10. A year after the film’s release there were 30 or more people that drowned trying to recreate the experience.
You would think that people would understand that a lot of what goes into a movie isn’t real.
9. The actors actually did their own stunts.
The movie was never insured and the actors had to do their own stunts, so Jon Voight was actually climbing the cliff in one scene.
8. The rapids scene only took one take.
Ned Beatty didn’t want to do the scene over and over so they managed to get it right in one take.
7. The color had to be adjusted since the river looked too inviting for a thriller.
For a thriller you don’t want the natural surroundings looking so serene sometimes. There had to be an air of menace that people could feel.
6. Burt Reynolds broke his tailbone during a scene.
This happened when going over the falls. Originally they used a cloth dummy, but it didn’t turn out right.
5. Ned Beatty was sucked underwater by a whirlpool.
Amazingly his first thought was how they were going to finish the movie without him, and the second was that they would probably find a way.
4. Despite his character being clumsy Ned Beatty was the only one with any canoeing experience.
I wonder how hard it was to act like he didn’t know anything about canoeing. Talk about having to go against character.
3. The dialogue is taken almost verbatim from the book.
You don’t tend to see this too often since book dialogue is usually adjusted and edited in such a way so that it will translate better to film.

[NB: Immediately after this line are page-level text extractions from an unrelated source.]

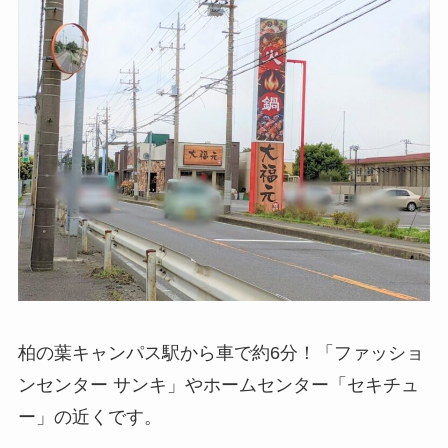
柏の葉キャンパス駅から車で約6分！「ファッショ
ンセンター サンキ」やホームセンター「セキチュ
ー」の近くです。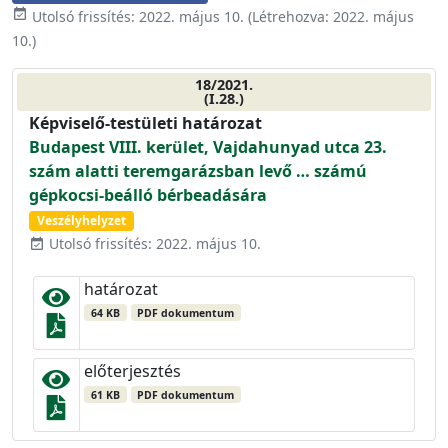
event_available
Utolsó frissítés:
2022. május 10.
(Létrehozva:
2022. május
10.
)
18/2021.
(I.28.)
Képviselő-testületi határozat
Budapest VIII. kerület, Vajdahunyad utca 23.
szám alatti teremgarázsban levő … számú
gépkocsi-beálló bérbeadására
Veszélyhelyzet
Utolsó frissítés: 2022. május 10.
event_available
határozat
64 KB
PDF dokumentum
előterjesztés
61 KB
PDF dokumentum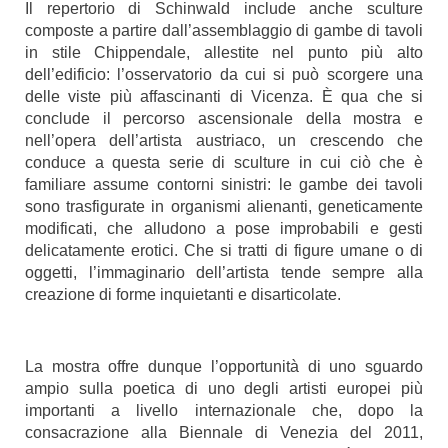
Il repertorio di Schinwald include anche sculture
composte a partire dall’assemblaggio di gambe di tavoli
in stile Chippendale, allestite nel punto più alto
dell’edificio: l’osservatorio da cui si può scorgere una
delle viste più affascinanti di Vicenza. È qua che si
conclude il percorso ascensionale della mostra e
nell’opera dell’artista austriaco, un crescendo che
conduce a questa serie di sculture in cui ciò che è
familiare assume contorni sinistri: le gambe dei tavoli
sono trasfigurate in organismi alienanti, geneticamente
modificati, che alludono a pose improbabili e gesti
delicatamente erotici.
Che si tratti di figure umane o di
oggetti, l’immaginario dell’artista tende sempre alla
creazione di forme inquietanti e disarticolate.
La mostra offre dunque l’opportunità di uno sguardo
ampio sulla poetica di uno degli artisti europei più
importanti a livello internazionale che, dopo la
consacrazione alla Biennale di Venezia del 2011,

2. The “squeal like a pig” scene was actually the cleaner version of the film.
This scene was actually adjusted in this manner to edit out all the profanity that was supposed to be going on.
1. Donald Sutherland turned down a role in the film but regretted it later on.
He was supposed to play the character of Ed but he didn’t want to because it seemed too violent.
So what do you do when you hear dueling banjos?